The Right Way to Use AI for Code Review

AI code review is easy to do badly. The naive version — dump a diff into Claude and ask "is this good?" — produces a list of observations that sounds thorough and misses the problems that actually matter.

The good version requires knowing what AI code review is actually good at and setting it up accordingly.

What AI Code Review Is Good At

Pattern matching. Common bugs, antipatterns, missing error handling, SQL injection risk, XSS vectors, hardcoded credentials — things that look the same across many codebases. AI is very good at this class of review.

Completeness checks. "Does this function handle the empty input case?" "Is this endpoint missing input validation?" "Does this migration have a down migration?" These are structural questions where the right answer is consistent and checkable.

Boilerplate review. Test files, migrations, API endpoint structure, configuration changes. Things that should follow a predictable pattern and where deviation is likely a mistake.

Documentation accuracy. Does this docstring match what the function actually does? Are the parameter descriptions accurate? AI catches drift between docs and implementation reliably.

Consistency. Does this new code use the same patterns as the existing codebase?
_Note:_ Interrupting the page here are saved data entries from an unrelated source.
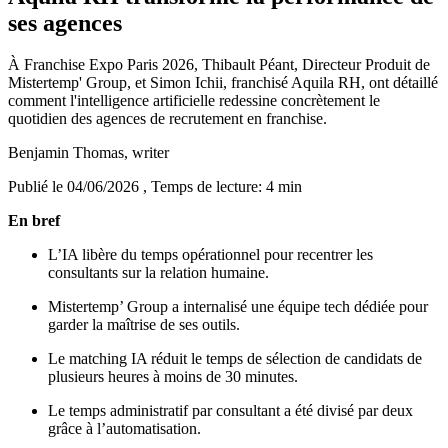
ses agences
À Franchise Expo Paris 2026, Thibault Péant, Directeur Produit de
Mistertemp' Group, et Simon Ichii, franchisé Aquila RH, ont détaillé
comment l'intelligence artificielle redessine concrètement le
quotidien des agences de recrutement en franchise.
Benjamin Thomas
, writer
Publié le 04/06/2026
, Temps de lecture: 4 min
En bref
L’IA libère du temps opérationnel pour recentrer les
consultants sur la relation humaine.
Mistertemp’ Group a internalisé une équipe tech dédiée pour
garder la maîtrise de ses outils.
Le matching IA réduit le temps de sélection de candidats de
plusieurs heures à moins de 30 minutes.
Le temps administratif par consultant a été divisé par deux
grâce à l’automatisation.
AI can compare new code against the patterns in surrounding files and flag inconsistencies.

What AI Code Review Is Bad At

Architecture and design. Is this the right abstraction? Should this be a separate service? Is this API design going to cause problems in six months? These require understanding context, tradeoffs, and constraints that live outside the diff. AI guesses at these and often guesses confidently.

Product correctness. Does this code do what it's supposed to do? The AI can only judge against the code's visible intent — if the intent itself is wrong, the AI won't catch it.

Team and codebase context. Why does this code work the way it does? There's often history — previous bugs, deliberate tradeoffs, planned refactors — that explains code that looks odd in isolation. AI doesn't have this context.

Performance in context. "This n+1 query is a problem" — maybe. But whether it matters depends on data volume, frequency of the code path, caching, and other factors the AI can't see.

The Setup That Works

Run it on specific categories, not everything. Don't ask AI to review the full diff. Ask it to specifically check for security issues. Ask it to check for missing error handling. Ask it to verify test coverage. Specific questions get useful answers. Generic "review this" gets generic output.

# In your CI pipeline
git diff main...HEAD | claude --prompt "Review this diff specifically for:
1. Missing input validation on any new API endpoints
2. Hardcoded values that should be environment variables
3. Missing error handling in async functions
4. Any SQL queries that could be vulnerable to injection

For each issue found, cite the specific line and explain why it's a problem.
If nothing is found in a category, say 'None found.'
Only report issues in these categories — do not provide general feedback."

The specificity is load-bearing. Constrained review is useful. Unconstrained review produces noise.

Treat it as a first pass, not a final pass. AI review should flag things for human attention, not close the loop. The human reviewer looks at AI findings, validates the real issues, dismisses the false positives, and applies judgment the AI doesn't have.

Track false positive rate. If the AI is flagging things that aren't actually problems 50% of the time, it's creating more work than it saves. Tune your prompts to reduce false positives — usually by being more specific about what you care about.

Never skip human review for complex changes. For architectural changes, refactors across multiple files, or anything involving new patterns — human review is not optional. AI review is additive, not a replacement.

The False Confidence Problem

The dangerous scenario: a PR gets AI review, finds some issues, developer fixes them, AI re-reviews and clears it, PR merges without human review. The AI found real issues. The developer feels like the code has been thoroughly reviewed. But the issues the AI can't catch were never seen by a human eye.

The discipline: never let AI review be the only gate. The value of AI review is catching the easy stuff automatically so human reviewers can focus on the hard stuff — not eliminating human reviewers from the process.